INSTRUCTIONS TO FOLLOW:
Which lines in the records below contain the word "Dolphin"? Copy each of them.

STORED DATA:
+---+
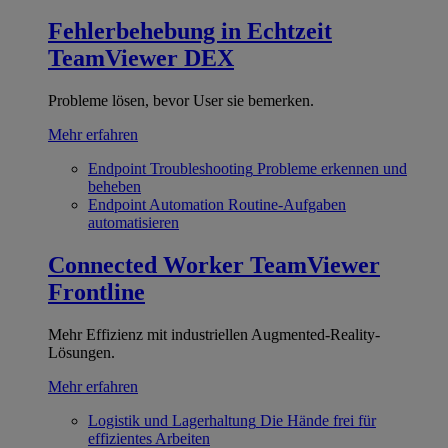
Fehlerbehebung in Echtzeit
TeamViewer DEX
Probleme lösen, bevor User sie bemerken.
Mehr erfahren
Endpoint Troubleshooting
Probleme erkennen und
beheben
Endpoint Automation
Routine-Aufgaben
automatisieren
Connected Worker
TeamViewer
Frontline
Mehr Effizienz mit industriellen Augmented-Reality-
Lösungen.
Mehr erfahren
Logistik und Lagerhaltung
Die Hände frei für
effizientes Arbeiten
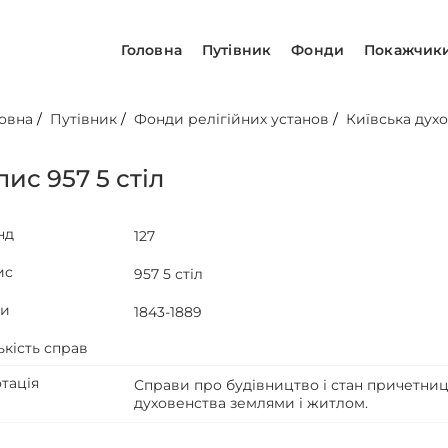
Головна
Путівник
Фонди
Покажчик
овна
/
Путівник
/
Фонди релігійних установ
/
Київська духо
ис 957 5 стіл
нд
127
ис
957 5 стіл
ти
1843-1889
ькість справ
тація
Справи про будівництво і стан причетниц
духовенства землями і житлом.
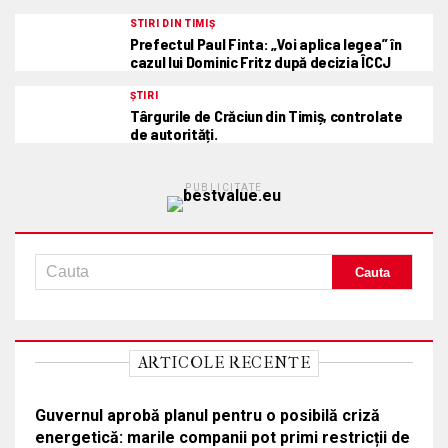
STIRI DIN TIMIȘ
Prefectul Paul Finta: „Voi aplica legea” în
cazul lui Dominic Fritz după decizia ÎCCJ
ȘTIRI
Târgurile de Crăciun din Timiș, controlate
de autorități.
PUBLICITATE
ARTICOLE RECENTE
Guvernul aprobă planul pentru o posibilă criză
energetică: marile companii pot primi restricții de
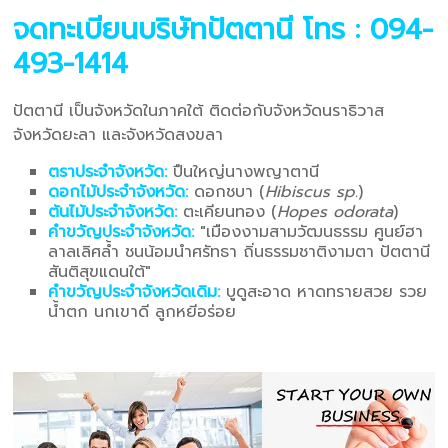
จดทะเบียนบริษัทปัตตานี
โทร : 094-
493-1414
ปัตตานี เป็นจังหวัดในภาคใต้ ติดต่อกับจังหวัดนราธิวาส
จังหวัดยะลา และจังหวัดสงขลา
ตราประจำจังหวัด:
ปืนใหญ่นางพญาตานี
ดอกไม้ประจำจังหวัด:
ดอกชบา (
Hibiscus sp.
)
ต้นไม้ประจำจังหวัด:
ตะเคียนทอง (
Hopes odorata
)
คำขวัญประจำจังหวัด:
"เมืองงามสามวัฒนธรรม ศูนย์ฮา
ลาลเลิศล้ำ ชนน้อมนำศรัทธา ถิ่นธรรมชาติงามตา ปัตตานี
สันติสุขแดนใต้"
คำขวัญประจำจังหวัดเดิม:
บูดูสะอาด หาดทรายสวย รวย
น้ำตก นกเขาดี ลูกหยีอร่อย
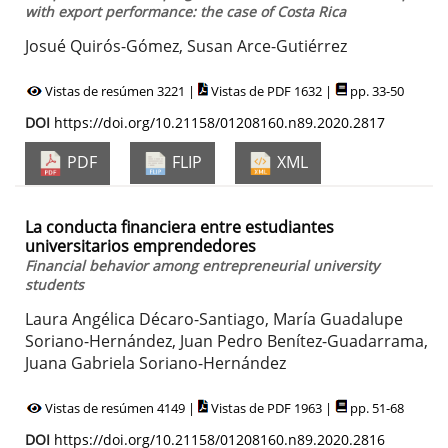
with export performance: the case of Costa Rica
Josué Quirós-Gómez, Susan Arce-Gutiérrez
Vistas de resúmen 3221 |
Vistas de PDF 1632 |
pp. 33-50
DOI
https://doi.org/10.21158/01208160.n89.2020.2817
PDF
FLIP
XML
La conducta financiera entre estudiantes
universitarios emprendedores
Financial behavior among entrepreneurial university
students
Laura Angélica Décaro-Santiago, María Guadalupe
Soriano-Hernández, Juan Pedro Benítez-Guadarrama,
Juana Gabriela Soriano-Hernández
Vistas de resúmen 4149 |
Vistas de PDF 1963 |
pp. 51-68
DOI
https://doi.org/10.21158/01208160.n89.2020.2816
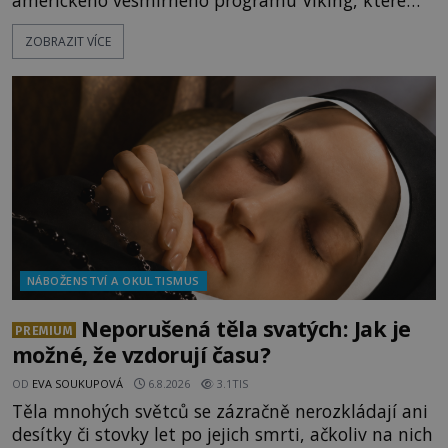
amerického vesmírného programu Viking, které
jsou schopny pořídit fotografie záhadami
ZOBRAZIT VÍCE
opředené rudé planety. Viking 1 zde zaznamená
něco naprosto nečekaného. V marsovské oblasti
zvané Cydonie totiž zachytí podivný útvar
připomínající lidskou tvář. NASA (Národní úřad
NÁBOŽENSTVÍ A OKULTISMUS
Neporušená těla svatých: Jak je
PREMIUM
možné, že vzdorují času?
OD
EVA SOUKUPOVÁ
6.8.2026
3.1TIS
Těla mnohých světců se zázračně nerozkládají ani
desítky či stovky let po jejich smrti, ačkoliv na nich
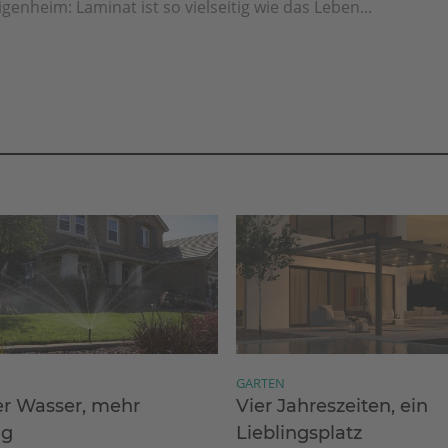
igenheim: Laminat ist so vielseitig wie das Leben...
GARTEN
r Wasser, mehr
Vier Jahreszeiten, ein
ng
Lieblingsplatz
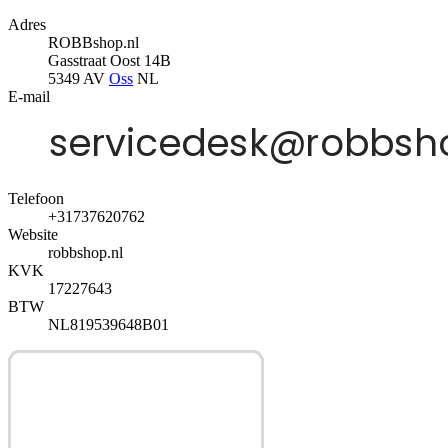
Adres
ROBBshop.nl
Gasstraat Oost 14B
5349 AV
Oss
NL
E-mail
Telefoon
+31737620762
Website
robbshop.nl
KVK
17227643
BTW
NL819539648B01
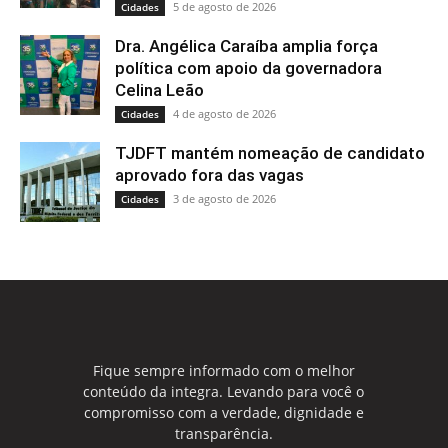
5 de agosto de 2026
Cidades
Dra. Angélica Caraíba amplia força
política com apoio da governadora
Celina Leão
4 de agosto de 2026
Cidades
TJDFT mantém nomeação de candidato
aprovado fora das vagas
3 de agosto de 2026
Cidades
Fique sempre informado com o melhor
conteúdo da integra. Levando para você o
compromisso com a verdade, dignidade e
transparência.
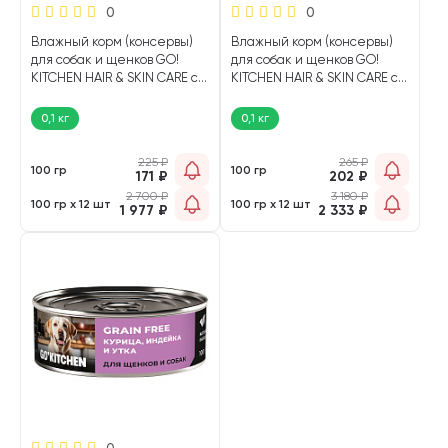
0
0
Влажный корм (консервы)
Влажный корм (консервы)
для собак и щенков GO!
для собак и щенков GO!
KITCHEN HAIR & SKIN CARE с
KITCHEN HAIR & SKIN CARE с
чувствительной кожей и
чувствительной кожей и
шерстью курица (100 гр)
шерстью индейка, лосось
0,1 кг
0,1 кг
(100 гр АКЦ)
225
₽
265
₽
100 гр
100 гр
171
₽
202
₽
2 700
₽
3 180
₽
100 гр х 12 шт
100 гр х 12 шт
1 977
₽
2 333
₽
0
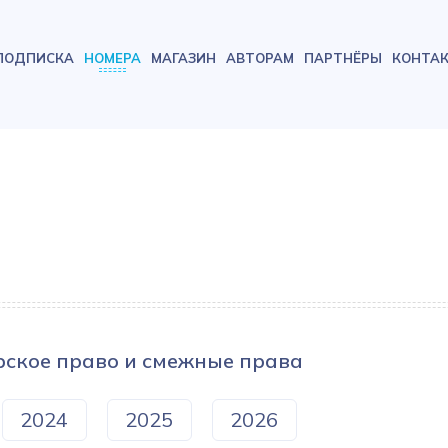
ПОДПИСКА
НОМЕРА
МАГАЗИН
АВТОРАМ
ПАРТНЁРЫ
КОНТА
рское право и смежные права
2024
2025
2026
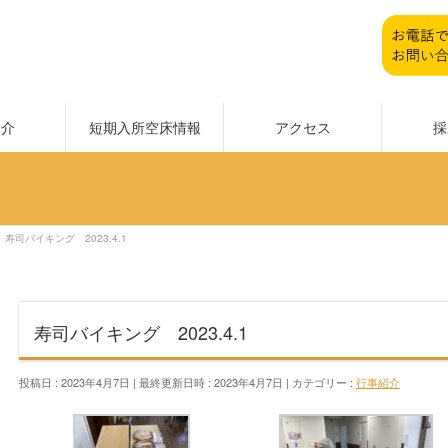
紹介
短期入所空床情報
アクセス
採
寿司バイキング 2023.4.1
寿司バイキング 2023.4.1
投稿日 : 2023年4月7日
最終更新日時 : 2023年4月7日
カテゴリー :
行事紹介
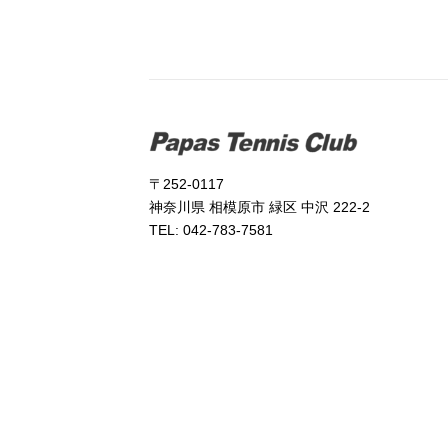
〒252-0117
神奈川県 相模原市 緑区 中沢 222-2
TEL: 042-783-7581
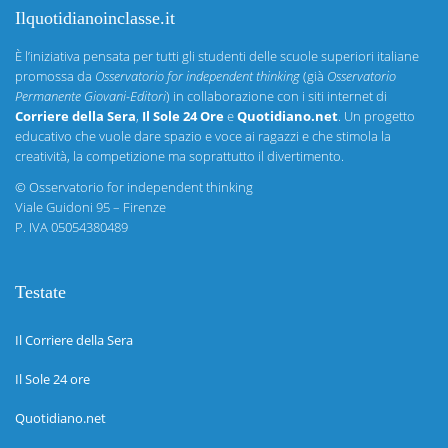
Ilquotidianoinclasse.it
È l’iniziativa pensata per tutti gli studenti delle scuole superiori italiane
promossa da
Osservatorio for independent thinking
(già
Osservatorio
Permanente Giovani-Editori
) in collaborazione con i siti internet di
Corriere della Sera
,
Il Sole 24 Ore
e
Quotidiano.net
. Un progetto
educativo che vuole dare spazio e voce ai ragazzi e che stimola la
creatività, la competizione ma soprattutto il divertimento.
©
Osservatorio for independent thinking
Viale Guidoni 95 – Firenze
P. IVA 05054380489
Testate
Il Corriere della Sera
Il Sole 24 ore
Quotidiano.net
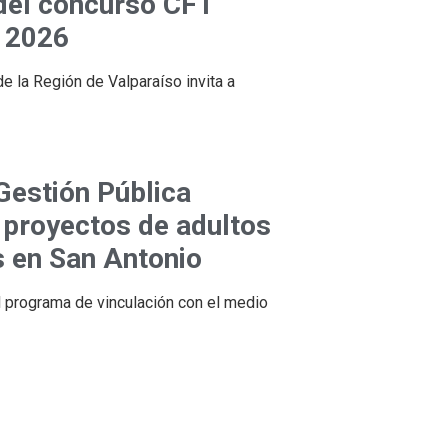
 del concurso CFT
 2026
de la Región de Valparaíso invita a
Gestión Pública
 proyectos de adultos
 en San Antonio
l programa de vinculación con el medio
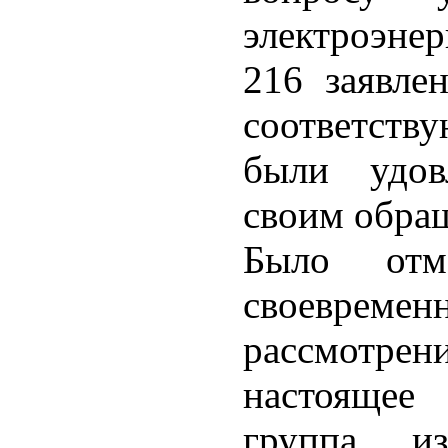
электроэне
216 заявле
соответств
были удов
своим обра
Было отм
своевреме
рассмотрен
настоящее
группа из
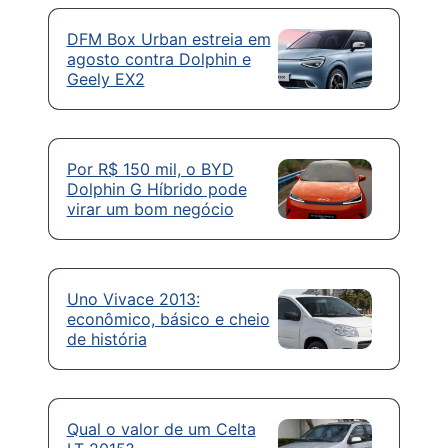
DFM Box Urban estreia em
agosto contra Dolphin e
Geely EX2
Por R$ 150 mil, o BYD
Dolphin G Híbrido pode
virar um bom negócio
Uno Vivace 2013:
econômico, básico e cheio
de história
Qual o valor de um Celta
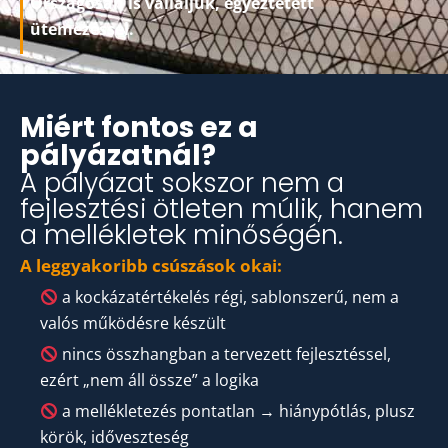
Országosan is vállaljuk, egyeztetett
ütemezéssel.
Miért fontos ez a
pályázatnál?
A pályázat sokszor nem a
fejlesztési ötleten múlik, hanem
a mellékletek minőségén.
A leggyakoribb csúszások okai:
a kockázatértékelés régi, sablonszerű, nem a
valós működésre készült
nincs összhangban a tervezett fejlesztéssel,
ezért „nem áll össze” a logika
a mellékletezés pontatlan → hiánypótlás, plusz
körök, időveszteség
+---+
ANSWER TO THE PROBLEM:
agosto contra Dolphin e
Dolphin G Híbrido pode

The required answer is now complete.